VA Boston Healthcare System, Massachusetts Veterans Epidemiology and Research Information Center, (MAVERIC), 150 S. Huntington Avenue, Boston, 02130, USA.
Center for Complex Network Research, Department of Physics, Northeastern University, Boston, 02115, USA.

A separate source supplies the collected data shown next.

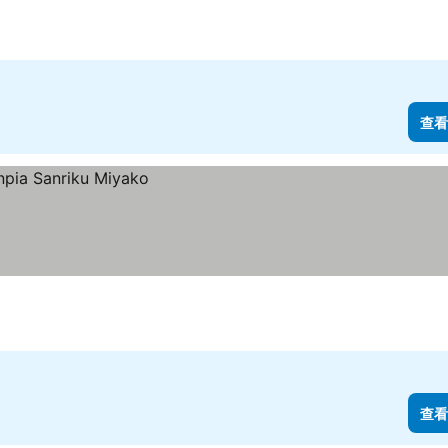
查看
查看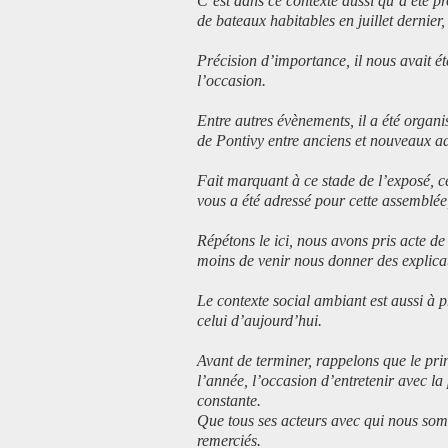
C’est dans ce contexte aussi qu’a été 
de bateaux habitables en juillet dernie
Précision d’importance, il nous avait 
l’occasion.
Entre autres évènements, il a été organi
de Pontivy entre anciens et nouveaux a
Fait marquant à ce stade de l’exposé, ce
vous a été adressé pour cette assemblée,
Répétons le ici, nous avons pris acte de
moins de venir nous donner des explica
Le contexte social ambiant est aussi à
celui d’aujourd’hui.
Avant de terminer, rappelons que le pri
l’année, l’occasion d’entretenir avec l
constante.
Que tous ses acteurs avec qui nous som
remerciés.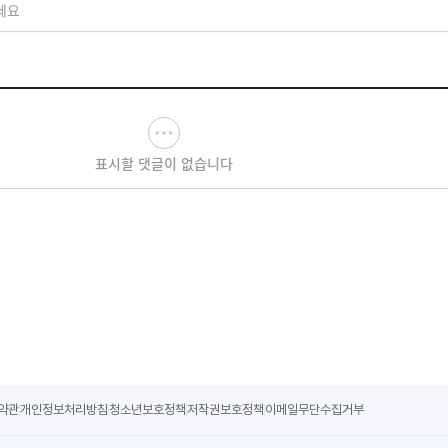
세요
표시할 댓글이 없습니다
약관
개인정보처리방침
청소년보호정책
저작권보호정책
이메일무단수집거부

Sci Rep. 2022 Sep 1;12(1):14914. doi: 10.1038/s41598-022-19244-y.
Understanding the genetic relationships between human disorders could lead to better treatment and prevention strategies, especially for individuals with multiple comorbidities. A common resource for studying genetic-disease relationships is the GWAS Catalog, a large and well curated repository of SNP-trait associations from various studies and populations. Some of these populations are contained within mega-biobanks such as the Million Veteran Program (MVP), which has enabled the genetic classification of several diseases in a large well-characterized and heterogeneous population. Here we aim to provide a network of the genetic relationships among diseases and to demonstrate the utility of quantifying the extent to which a given resource such as MVP has contributed to the discovery of such relations. We use a network-based approach to evaluate shared variants among thousands of traits in the GWAS Catalog repository. Our results indicate many more novel disease relationships that did not exist in early studies and demonstrate that the network can reveal clusters of diseases mechanistically related. Finally, we show novel disease connections that emerge when MVP data is included, highlighting methodology that can be used to indicate the contributions of a given biobank.
了解人类疾病之间的遗传关系可以为更好的治疗和预防策略提供依据,特别是对于那些同时患有多种合并症的个体而言。GWAS Catalog 是研究遗传疾病关系的常用资源,这是一个来自各种研究和人群的 SNP-表型关联的大型、精心维护的存储库。其中一些人群包含在大型生物库中,如百万退伍军人计划(MVP),这使得在一个特征明确、异质的大型人群中对多种疾病进行遗传分类成为可能。在这里,我们旨在提供一个疾病间遗传关系的网络,并展示量化 MVP 等特定资源在发现这些关系方面的贡献程度的效用。我们使用基于网络的方法来评估 GWAS Catalog 存储库中数千个特征之间的共享变体。我们的结果表明,存在许多早期研究中不存在的新的疾病关系,并表明该网络可以揭示具有机制相关性的疾病簇。最后,我们展示了包含 MVP 数据时出现的新的疾病关联,突出了可以用于指示特定生物库贡献的方法。